You know, when you put off posting just once, it gets harder and harder to sit down and do it. Every day as something is going on I rattle it off in my head as a blog post, complete with observations and what picture I would use. Then that evening I can't imagine how I could segue from explaining my absence to such a post, and I put it off for another day. That's how I am explaining the last *2-1/2* months!!
Lots has been going on. Adjusting to just being all housewifey has its ups and downs. I try to get a balance of just picking up clutter and doing the standard chores -- vacuum, sweep, mop, do the dishes, do the laundry -- and some larger job that needs doing, like replacing molded caulk and grout in the shower (which I f-ing HATE!!). Often the larger job turns out more extensive than I planned and the surface chores I mentioned above suffer. So Paul walks in from work and sees the floor not vacuumed and dishes in the sink, and oh BTW babe, you can't use the shower for another 18 hours, but I connected the little hand shower to the bathtub. Now of course he is a kind and patient man, but it must be frustrating.

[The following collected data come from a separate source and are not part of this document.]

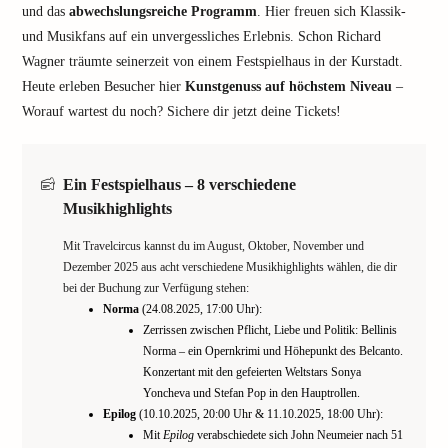
und das
abwechslungsreiche Programm
. Hier freuen sich Klassik-
und Musikfans auf ein unvergessliches Erlebnis. Schon Richard
Wagner träumte seinerzeit von einem Festspielhaus in der Kurstadt.
Heute erleben Besucher hier
Kunstgenuss auf höchstem Niveau
–
Worauf wartest du noch? Sichere dir jetzt deine Tickets!
Ein Festspielhaus – 8 verschiedene
Musikhighlights
Mit Travelcircus kannst du im August, Oktober, November und
Dezember 2025 aus acht verschiedene Musikhighlights wählen, die dir
bei der Buchung zur Verfügung stehen:
Norma
(24.08.2025, 17:00 Uhr):
Zerrissen zwischen Pflicht, Liebe und Politik: Bellinis
Norma – ein Opernkrimi und Höhepunkt des Belcanto.
Konzertant mit den gefeierten Weltstars Sonya
Yoncheva und Stefan Pop in den Hauptrollen.
Epilog
(10.10.2025, 20:00 Uhr & 11.10.2025, 18:00 Uhr):
Mit
Epilog
verabschiedete sich John Neumeier nach 51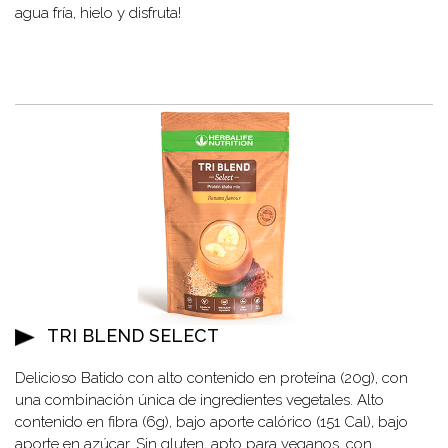
agua fría, hielo y disfruta!
TRI BLEND SELECT
Delicioso Batido con alto contenido en proteína (20g), con
una combinación única de ingredientes vegetales. Alto
contenido en fibra (6g), bajo aporte calórico (151 Cal), bajo
aporte en azúcar. Sin gluten, apto para veganos, con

All the while, my elbows are KILLING me, something I have decided I simply MUST contact a physician about. It's been a very long-time problem, but when I moved from straight transcription to ASR editing, there was a particular repetitive motion with my right hand that ended up feeling like my elbow was being slammed with a hammer each time I did it. I thought it would get better gradually after I quit, but it has only gotten worse. Tremendous pain from trying to grip something with my fingers, all the way up to my elbow. Both sides hurt but the right side is dreadful. I got a doctor's info yesterday and was getting ready to schedule an appointment, but something else came up --
We had to take Nicky to the vet because he was limping. Long story short, he has the dreaded Hip Dysplasia, and quite bad at that. He will require some sort of surgery, and from now (as we await more info) until about 10-12 weeks after his surgery, he will be confined to the 1st floor of our home, unable to use the dog door, kept on doggie downers to curb his urges to jump up and run for the door when tasty salesmen ring the bell. To add insult to injury (quite literally) he must lose a few pounds before surgery simply so that he will have less weight to support as he begins to heal. And we were SO PROUD when he sat down on the scale and registered in at 159 pounds!!
This restriction means more than just "poor puppy." It means one of us must stay downstairs with him at all times. It means the doggy door is closed so we have to be alert to let both dogs in and out. Trudy is a little upset. She REALLY hates limits...when the dog door is closed she just insists that we leave the back door open so she can come and go as she pleases. Not happening, Miss Tru. But she stands at the back door waiting for us to give in to her demands. It also means that we go from leaving food in their bowls all day (a decision we made with our Danes to avoid empty stomachs and the dreaded Bloat) to serving Nick a smaller amount and only twice a day. Again the problem here is with Trudy, who doesn't like limits (did I happen to mention that?). When she empties her bowl she demands it be filled again. Not because she wants to eat it, but it shouldn't just sit empty. We are going to be very frustrated with Trudy (and she with us) before this is all over. Nicky, happily in La La Land on his doggie Valium, couldn't care less. Except that he's hurting.
So I think elbow surgery will have to wait!!
Meanwhile, we are doing a fast and furious remodel upstairs (one of us at a time, so Nicky won't be downstairs alone and try to hop over the barrier and hurt himself) to get ready for Brian, Jessica, and Baby Claire (still comfortably curled up in Jessica's tummy) to move in with us.
Yeah-- there's a lot going on!! Gotta go participate!